Untuk lukisan ini, Leonardo tidak memilih teknik tradisional lukisan dinding (dari tempera telur di atas plester basah), tetapi memutuskan untuk mencobanya dengan pengikat berbahan dasar minyak di atas plester kering.

Inovasi ini mungkin terjadi karena ia ingin memberikan aspek khusus pada lukisan, dengan nuansa yang berbeda, bermain dengan terang/gelap, seperti yang menjadi ciri khasnya.

Tetapi, mungkin juga merupakan pilihan yang dipengaruhi oleh fakta bahwa ia tidak sepenuhnya menguasai teknik fresco, serta fakta bahwa minyak memungkinkannya untuk melukis berlapis-lapis dan dengan demikian memikirkan kembali karya yang sedang dibuat.

Bagaimanapun, kenyataannya adalah bahwa ini pilihan terbukti menjadi bencana besar untuk konservasi lukisan tersebut, karena tak lama setelah selesai, lukisan itu mulai rusak.

Sejak saat itu, pekerjaannya telah menderita intervensi dan pengecatan ulang yang tak terhitung jumlahnya Bangunan ini juga telah mengalami kerusakan, beberapa di antaranya terjadi pada abad ke-19 saat tentara Napoleon menggunakan ruang makan sebagai kandang.

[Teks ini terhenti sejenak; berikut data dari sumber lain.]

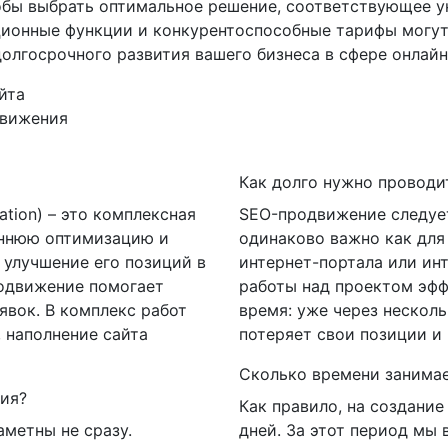
обы выбрать оптимальное решение, соответствующее 
ационные функции и конкурентоспособные тарифы могу
олгосрочного развития вашего бизнеса в сфере онлайн
йта
движения
Как долго нужно проводи
ation) – это комплексная
SEO-продвижение следует
еннюю оптимизацию и
одинаково важно как для 
 улучшение его позиций в
интернет-портала или ин
родвижение помогает
работы над проектом эфф
явок. В комплекс работ
время: уже через нескол
 наполнение сайта
потеряет свои позиции и 
Сколько времени занимае
ния?
Как правило, на создание 
аметны не сразу.
дней. За этот период мы 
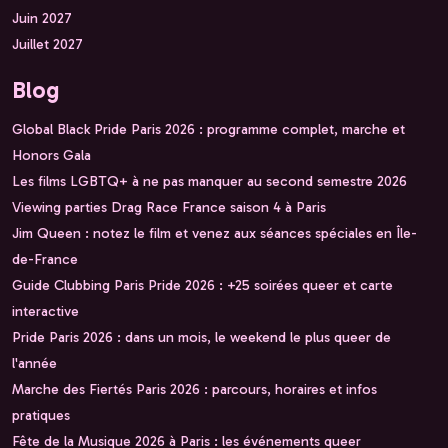
Juin 2027
Juillet 2027
Blog
Global Black Pride Paris 2026 : programme complet, marche et
Honors Gala
Les films LGBTQ+ à ne pas manquer au second semestre 2026
Viewing parties Drag Race France saison 4 à Paris
Jim Queen : notez le film et venez aux séances spéciales en Île-
de-France
Guide Clubbing Paris Pride 2026 : +25 soirées queer et carte
interactive
Pride Paris 2026 : dans un mois, le weekend le plus queer de
l'année
Marche des Fiertés Paris 2026 : parcours, horaires et infos
pratiques
Fête de la Musique 2026 à Paris : les événements queer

Kerusakan lebih lanjut disebabkan oleh pemboman pada tahun 1943, yang menyebabkan karya ini terpapar pada elemen-elemennya.

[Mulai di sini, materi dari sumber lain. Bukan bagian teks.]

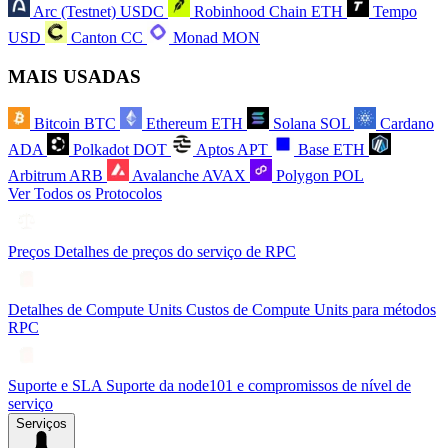
Arc (Testnet)
USDC
Robinhood Chain
ETH
Tempo
USD
Canton
CC
Monad
MON
MAIS USADAS
Bitcoin
BTC
Ethereum
ETH
Solana
SOL
Cardano
ADA
Polkadot
DOT
Aptos
APT
Base
ETH
Arbitrum
ARB
Avalanche
AVAX
Polygon
POL
Ver Todos os Protocolos
Preços
Detalhes de preços do serviço de RPC
Detalhes de Compute Units
Custos de Compute Units para métodos
RPC
Suporte e SLA
Suporte da node101 e compromissos de nível de
serviço
Serviços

Lihat juga: Forrest Gump, Sang Pendongeng

Dengan demikian, jika kita menggabungkan sifat rapuh dari karya ini dengan peristiwa-peristiwa yang terjadi, maka hampir merupakan keajaiban bahwa karya ini masih dapat direnungkan sampai sekarang.

Ambil kesempatan untuk juga membaca artikel Leonardo da Vinci: karya-karya fundamental.

Keingintahuan tentang Perjamuan Terakhir

Restorasi yang terus menerus dilakukan selama berabad-abad juga telah menghasilkan beberapa penemuan tentang lukisan ini.

Salah satunya adalah detail yang menunjukkan bahwa di antara makanan yang ditata di atas meja terwakili belut (dan bukan hanya anggur dan roti seperti yang biasa terjadi), sesuatu yang disebabkan oleh popularitas hidangan ini pada saat itu.

Ada juga beberapa catatan yang menunjukkan beberapa hal model yang digunakan untuk representasi angka-angka Konon, seorang pria bernama Alessandro Carissimo dari Parma menjadi model tangan Kristus.

Ada juga indikasi bahwa seorang pria bernama Giovanni Conte adalah model untuk wajah Kristus. Dan karena satu-satunya Giovanni Conte yang tercatat adalah seorang tentara, sangat mengherankan untuk berpikir bahwa sosok Yesus yang tenang dan pasif itu dilukis dengan gambar seorang tentara.

Salah satu teori yang paling terkenal tentang salah satu tokoh dalam lukisan tersebut, yang telah melahirkan sebuah buku (Dan Brown) dan film, adalah bahwa orang yang duduk di sebelah kanan Kristus adalah Maria Magdalena .

Bahkan, hal ini dianggap akan menjadi Santo Yohanes Penginjil murid termuda yang dikasihi Yesus. Orang itu selalu berada di sisi-Nya dan inilah dia direpresentasikan dalam bentuk androgini (figur gender yang tidak terbatas), sebuah ciri khas lukisan Leonardo.

Studi dan sketsa para murid yang diwakili dalam lukisan ini, dibuat antara tahun 1495 dan 1497

Terlepas dari berbagai spekulasi dan teori konspirasi, masih belum jelas apa pesan bawah sadar Namun demikian, ada beberapa detail yang aneh dan menarik, seperti fakta bahwa permadani yang menghiasi dinding arsitektur palsu dalam lukisan itu identik dengan permadani yang ada di kastil di Milan.

Menarik juga untuk mempertimbangkan bahwa terinspirasi oleh banyak teman dan orang sezaman Leonardo yang juga sering mengunjungi pengadilan Milan.

Ini juga merupakan karya yang memberikan ketenaran dan kemuliaan bagi Leonardo, yang pada saat itu berusia lebih dari 40 tahun.

Ketahui juga :




    Patrick Gray
    Patrick Gray
    Patrick Gray adalah seorang penulis, peneliti, dan pengusaha dengan hasrat untuk mengeksplorasi titik temu antara kreativitas, inovasi, dan potensi manusia. Sebagai penulis blog "Culture of Geniuses", dia bekerja untuk mengungkap rahasia tim dan individu berkinerja tinggi yang telah mencapai kesuksesan luar biasa di berbagai bidang. Patrick juga ikut mendirikan perusahaan konsultan yang membantu organisasi mengembangkan strategi inovatif dan menumbuhkan budaya kreatif. Karyanya telah ditampilkan di berbagai publikasi, termasuk Forbes, Fast Company, dan Entrepreneur. Dengan latar belakang psikologi dan bisnis, Patrick menghadirkan perspektif unik dalam tulisannya, memadukan wawasan berbasis sains dengan saran praktis bagi pembaca yang ingin membuka potensi mereka sendiri dan menciptakan dunia yang lebih inovatif.